The role of nutrition in long-term recovery

For growing athletes especially, nutrition isn't just about fuel — it's about recovery material. Muscles are rebuilt from protein. Bone and connective tissue need calcium, vitamin D, and adequate calories. Chronically undereating — even unintentionally — impairs recovery, increases injury risk, and makes DOMS worse and longer-lasting.

🥗 Simple nutrition principles for recovery

Eat enough. Athletes who are undereating for their training load recover poorly. If your athlete is frequently exhausted, unusually sore, or getting sick often — inadequate nutrition is one of the first things to look at.

Include protein at every meal. Chicken, eggs, fish, dairy, legumes — these are the building blocks of muscle repair. Young athletes need consistent protein intake across the day, not just after training.
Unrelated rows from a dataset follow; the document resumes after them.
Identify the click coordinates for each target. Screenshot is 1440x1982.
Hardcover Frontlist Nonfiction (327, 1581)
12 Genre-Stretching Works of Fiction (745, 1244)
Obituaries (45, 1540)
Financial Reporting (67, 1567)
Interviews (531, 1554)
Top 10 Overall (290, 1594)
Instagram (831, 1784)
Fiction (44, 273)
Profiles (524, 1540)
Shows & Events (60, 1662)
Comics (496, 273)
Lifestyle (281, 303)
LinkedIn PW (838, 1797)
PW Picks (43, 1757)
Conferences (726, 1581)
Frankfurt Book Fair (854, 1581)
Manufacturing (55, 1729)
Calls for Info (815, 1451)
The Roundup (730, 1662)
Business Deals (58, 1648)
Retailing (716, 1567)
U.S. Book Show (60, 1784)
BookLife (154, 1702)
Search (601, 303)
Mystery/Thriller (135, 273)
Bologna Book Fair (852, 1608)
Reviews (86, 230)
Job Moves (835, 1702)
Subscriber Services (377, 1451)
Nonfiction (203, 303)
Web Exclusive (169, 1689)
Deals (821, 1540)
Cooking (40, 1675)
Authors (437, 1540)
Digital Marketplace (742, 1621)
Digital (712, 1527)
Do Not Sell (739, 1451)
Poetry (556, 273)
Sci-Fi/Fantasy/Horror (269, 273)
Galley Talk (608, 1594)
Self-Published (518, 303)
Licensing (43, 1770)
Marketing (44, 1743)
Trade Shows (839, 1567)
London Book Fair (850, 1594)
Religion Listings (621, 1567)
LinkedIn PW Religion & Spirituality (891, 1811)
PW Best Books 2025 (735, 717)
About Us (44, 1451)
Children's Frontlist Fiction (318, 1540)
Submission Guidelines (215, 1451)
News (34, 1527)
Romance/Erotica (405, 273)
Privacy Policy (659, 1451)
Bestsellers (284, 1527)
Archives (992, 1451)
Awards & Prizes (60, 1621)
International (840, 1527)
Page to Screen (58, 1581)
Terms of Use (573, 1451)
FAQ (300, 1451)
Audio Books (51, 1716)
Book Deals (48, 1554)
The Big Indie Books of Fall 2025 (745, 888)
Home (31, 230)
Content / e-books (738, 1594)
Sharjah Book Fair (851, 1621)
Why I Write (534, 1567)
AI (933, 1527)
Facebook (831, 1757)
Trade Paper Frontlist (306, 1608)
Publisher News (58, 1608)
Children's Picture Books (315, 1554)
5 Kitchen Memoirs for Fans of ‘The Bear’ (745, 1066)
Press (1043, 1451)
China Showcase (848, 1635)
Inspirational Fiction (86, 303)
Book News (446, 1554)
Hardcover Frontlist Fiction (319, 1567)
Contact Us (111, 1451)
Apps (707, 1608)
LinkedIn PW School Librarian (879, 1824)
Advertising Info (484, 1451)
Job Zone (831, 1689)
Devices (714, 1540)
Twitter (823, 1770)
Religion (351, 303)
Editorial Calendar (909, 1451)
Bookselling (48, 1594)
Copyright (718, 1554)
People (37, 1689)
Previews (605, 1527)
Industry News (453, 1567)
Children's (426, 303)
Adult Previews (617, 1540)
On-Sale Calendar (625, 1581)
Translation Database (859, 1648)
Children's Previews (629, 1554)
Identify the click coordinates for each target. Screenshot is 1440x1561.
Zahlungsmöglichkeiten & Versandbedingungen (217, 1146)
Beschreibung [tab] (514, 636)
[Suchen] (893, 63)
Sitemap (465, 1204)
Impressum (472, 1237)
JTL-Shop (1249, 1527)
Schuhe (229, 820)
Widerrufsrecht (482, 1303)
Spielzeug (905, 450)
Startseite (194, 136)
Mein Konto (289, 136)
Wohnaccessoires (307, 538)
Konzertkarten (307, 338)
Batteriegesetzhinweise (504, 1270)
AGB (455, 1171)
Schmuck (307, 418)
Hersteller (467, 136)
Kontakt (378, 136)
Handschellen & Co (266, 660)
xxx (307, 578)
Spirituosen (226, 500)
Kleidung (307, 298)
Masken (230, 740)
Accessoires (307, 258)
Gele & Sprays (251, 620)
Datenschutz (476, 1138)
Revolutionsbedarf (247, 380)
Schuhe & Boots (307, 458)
Don't skip carbohydrates. Carbohydrates replenish glycogen — the fuel stored in muscle. Low-carb eating is not appropriate for athletes with high training loads. It impairs recovery and performance.

Hydration is ongoing. Not just during training — hydration throughout the day supports muscle repair, reduces soreness severity, and improves every aspect of recovery.


The bottom line

DOMS is a completely normal part of athletic development and usually harmless. It's not a sign of injury, it's not caused by lactic acid, and it doesn't mean you need to stop training. That said, very severe, sharp, or unusual pain after training is worth paying attention to — normal DOMS should feel like an achy, widespread soreness, not something sharp or localised.

For young athletes, it's especially important that parents and coaches normalise it, teach athletes to describe what they're feeling, and create an environment where soreness is talked about openly rather than pushed through silently.

The athletes who manage DOMS best are the ones with consistent training, good sleep, adequate nutrition, and the knowledge to tell the difference between soreness and something that needs attention.

Recovery is not the opposite of training. It is half of training.